YOUR GOAL ▸ Each line in the data holding "مسلسل" should be listed.

RECORD EXTRACTS ▸
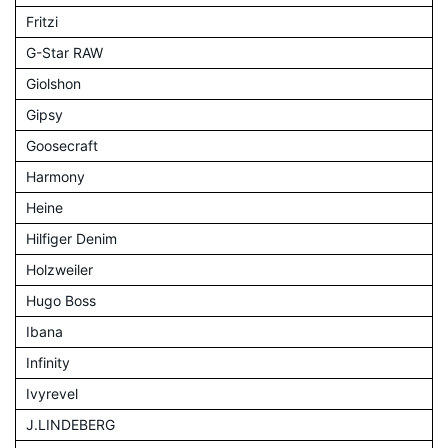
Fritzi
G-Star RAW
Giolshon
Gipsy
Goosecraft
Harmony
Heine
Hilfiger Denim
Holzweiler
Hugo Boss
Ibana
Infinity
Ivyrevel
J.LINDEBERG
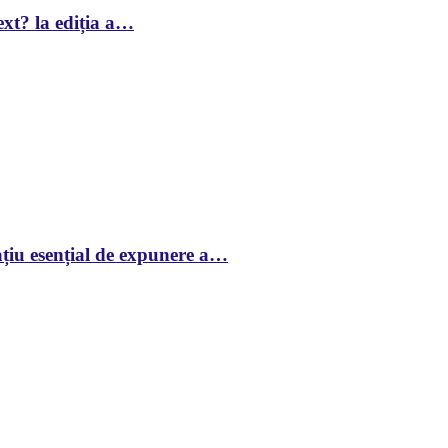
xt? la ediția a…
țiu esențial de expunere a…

* * *

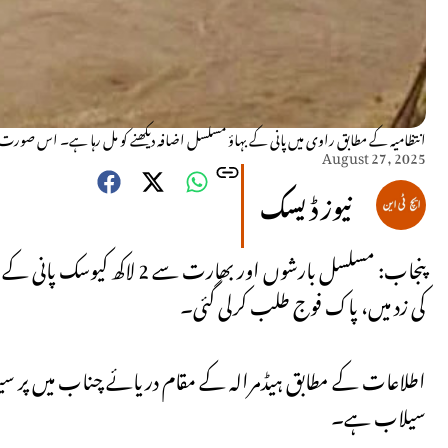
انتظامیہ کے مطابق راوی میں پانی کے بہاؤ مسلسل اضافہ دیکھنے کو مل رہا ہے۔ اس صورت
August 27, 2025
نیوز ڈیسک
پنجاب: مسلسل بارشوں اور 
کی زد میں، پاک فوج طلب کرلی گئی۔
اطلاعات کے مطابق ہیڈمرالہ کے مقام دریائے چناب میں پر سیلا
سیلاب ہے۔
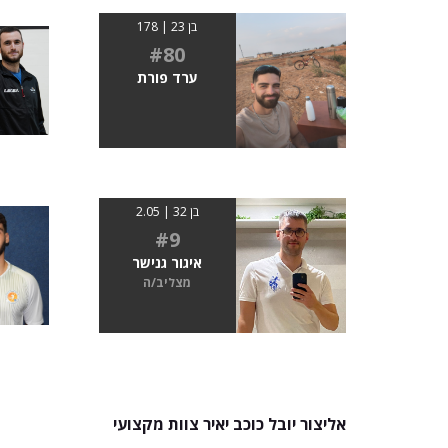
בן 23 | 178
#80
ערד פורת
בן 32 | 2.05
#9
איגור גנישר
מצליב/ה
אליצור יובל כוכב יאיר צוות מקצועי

OUTPUT ▸
انتظامیہ کے مطابق راوی میں پانی کے بہاؤ مسلسل اضافہ دیکھنے کو مل رہا ہے۔ اس صورت
پنجاب: مسلسل بارشوں اور 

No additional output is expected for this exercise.